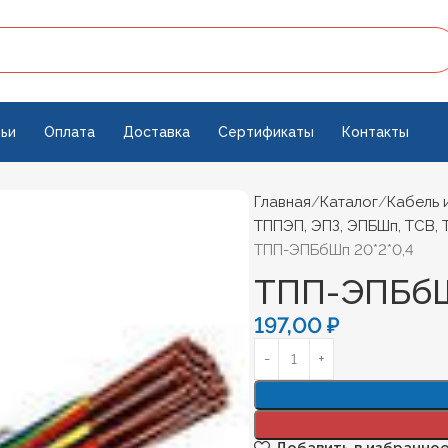
ьи
Оплата
Доставка
Сертификаты
Контакты
Главная
Каталог
Кабель 
ТППЭП, ЭПЗ, ЭПБШп, ТСВ, 
ТПП-ЭПБбШп 20*2*0,4
ТПП-ЭПБбШ
197,00
₽
Добавить в избранно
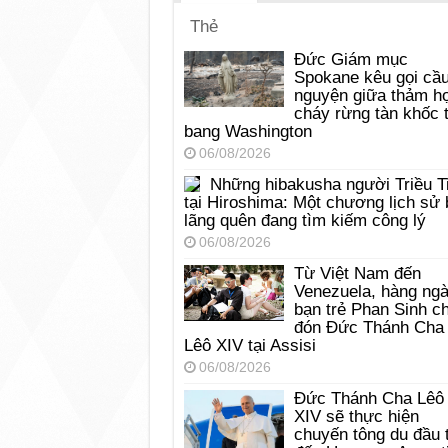
Thẻ
Đức Giám mục
Spokane kêu gọi cầ
nguyện giữa thảm h
cháy rừng tàn khốc t
bang Washington
06/08/2026
Những hibakusha người Triều T
tại Hiroshima: Một chương lịch sử 
lãng quên đang tìm kiếm công lý
06/08/2026
Từ Việt Nam đến
Venezuela, hàng ng
bạn trẻ Phan Sinh c
đón Đức Thánh Cha
Lêô XIV tại Assisi
06/08/2026
Đức Thánh Cha Lêô
XIV sẽ thực hiện
chuyến tông du đầu 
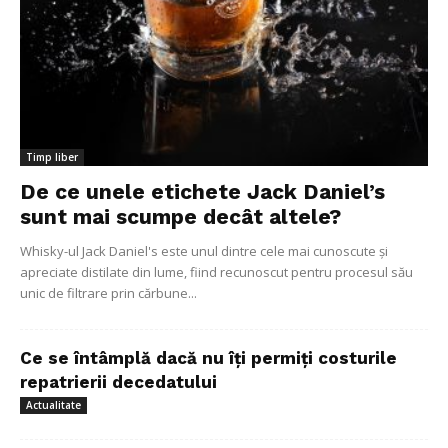
Timp liber
De ce unele etichete Jack Daniel’s
sunt mai scumpe decât altele?
Whisky-ul Jack Daniel's este unul dintre cele mai cunoscute și
apreciate distilate din lume, fiind recunoscut pentru procesul său
unic de filtrare prin cărbune...
Ce se întâmplă dacă nu îți permiți costurile
repatrierii decedatului
Actualitate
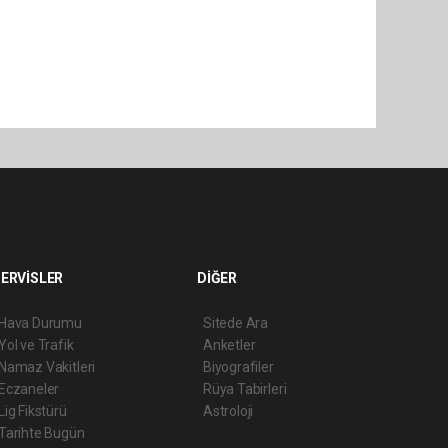
ERVİSLER
DİĞER
Hava Durumu
Sitede Ara
Yol ve Trafik
Anketler
Namaz Vakitleri
Biyografiler
Eczaneler
Rüya Tabirleri
Lig Fikstürü
Astroloji
Tarihte Bugün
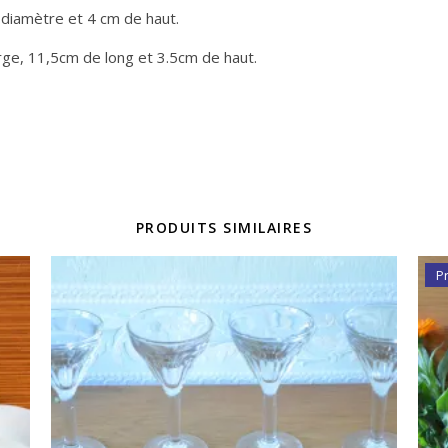
diamètre et 4 cm de haut.
rge, 11,5cm de long et 3.5cm de haut.
PRODUITS SIMILAIRES
P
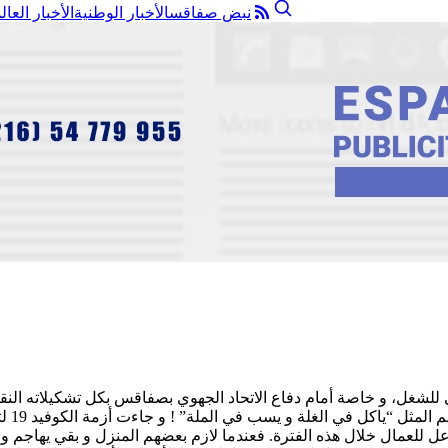
نبض صفاقس
الأخبار الوطنية
الأخبار العال
 للشغل، و خاصة أمام دفاع الاتحاد الجهوي بصفاقس بكل تشكيلاته النق
يزداد
ل للعمال خلال هذه الفترة. فعندما لازم بعضهم المنزل و بقي يهاجم و ي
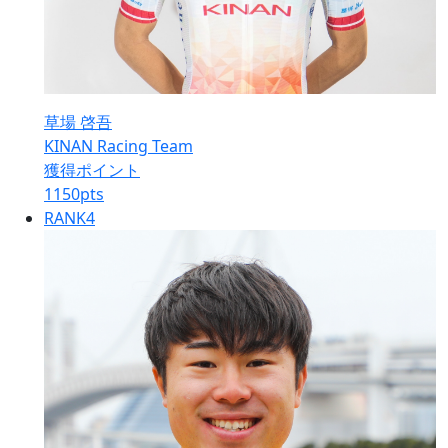
草場 啓吾
KINAN Racing Team
獲得ポイント
1150
pts
RANK
4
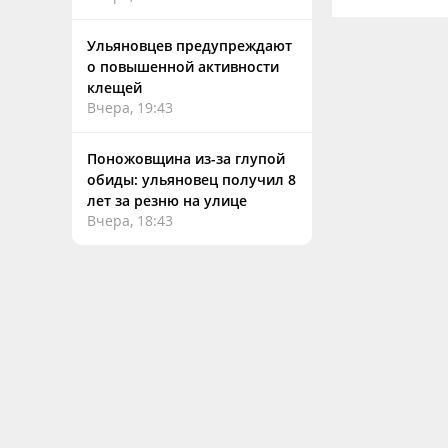
Ульяновцев предупреждают
о повышенной активности
клещей
Вчера, 19:43
Поножовщина из-за глупой
обиды: ульяновец получил 8
лет за резню на улице
Вчера, 18:43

+---+

Write every record out again exactly, omitting the pictures they hold.

**ANSWER FOR THE TASK:**
ьи
Оплата
Доставка
Сертификаты
Контакты
Главная
Каталог
Кабель 
ТППЭП, ЭПЗ, ЭПБШп, ТСВ, 
ТПП-ЭПБбШп 20*2*0,4
ТПП-ЭПБбШ
197,00
₽
Добавить в избранно
Thẻ
Đức Giám mục
Spokane kêu gọi cầ
nguyện giữa thảm h
cháy rừng tàn khốc t
bang Washington
06/08/2026
Những hibakusha người Triều T
tại Hiroshima: Một chương lịch sử 
lãng quên đang tìm kiếm công lý
06/08/2026
Từ Việt Nam đến
Venezuela, hàng ng
bạn trẻ Phan Sinh c
đón Đức Thánh Cha
Lêô XIV tại Assisi
06/08/2026
Đức Thánh Cha Lêô
XIV sẽ thực hiện
chuyến tông du đầu 
Timp liber
De ce unele etichete Jack Daniel’s
sunt mai scumpe decât altele?
Whisky-ul Jack Daniel's este unul dintre cele mai cunoscute și
apreciate distilate din lume, fiind recunoscut pentru procesul său
unic de filtrare prin cărbune...
Ce se întâmplă dacă nu îți permiți costurile
repatrierii decedatului
Actualitate
ERVİSLER
DİĞER
Hava Durumu
Sitede Ara
Yol ve Trafik
Anketler
Namaz Vakitleri
Biyografiler
Eczaneler
Rüya Tabirleri
Lig Fikstürü
Astroloji
Tarihte Bugün
diamètre et 4 cm de haut.
rge, 11,5cm de long et 3.5cm de haut.
PRODUITS SIMILAIRES
P
نبض صفاقس
الأخبار الوطنية
الأخبار العال
 للشغل، و خاصة أمام دفاع الاتحاد الجهوي بصفاقس بكل تشكيلاته النق
يزداد
ل للعمال خلال هذه الفترة. فعندما لازم بعضهم المنزل و بقي يهاجم و ي
草場 啓吾
KINAN Racing Team
獲得ポイント
1150
pts
RANK
4
Ульяновцев предупреждают
о повышенной активности
клещей
Вчера, 19:43
Поножовщина из-за глупой
обиды: ульяновец получил 8
лет за резню на улице
Вчера, 18:43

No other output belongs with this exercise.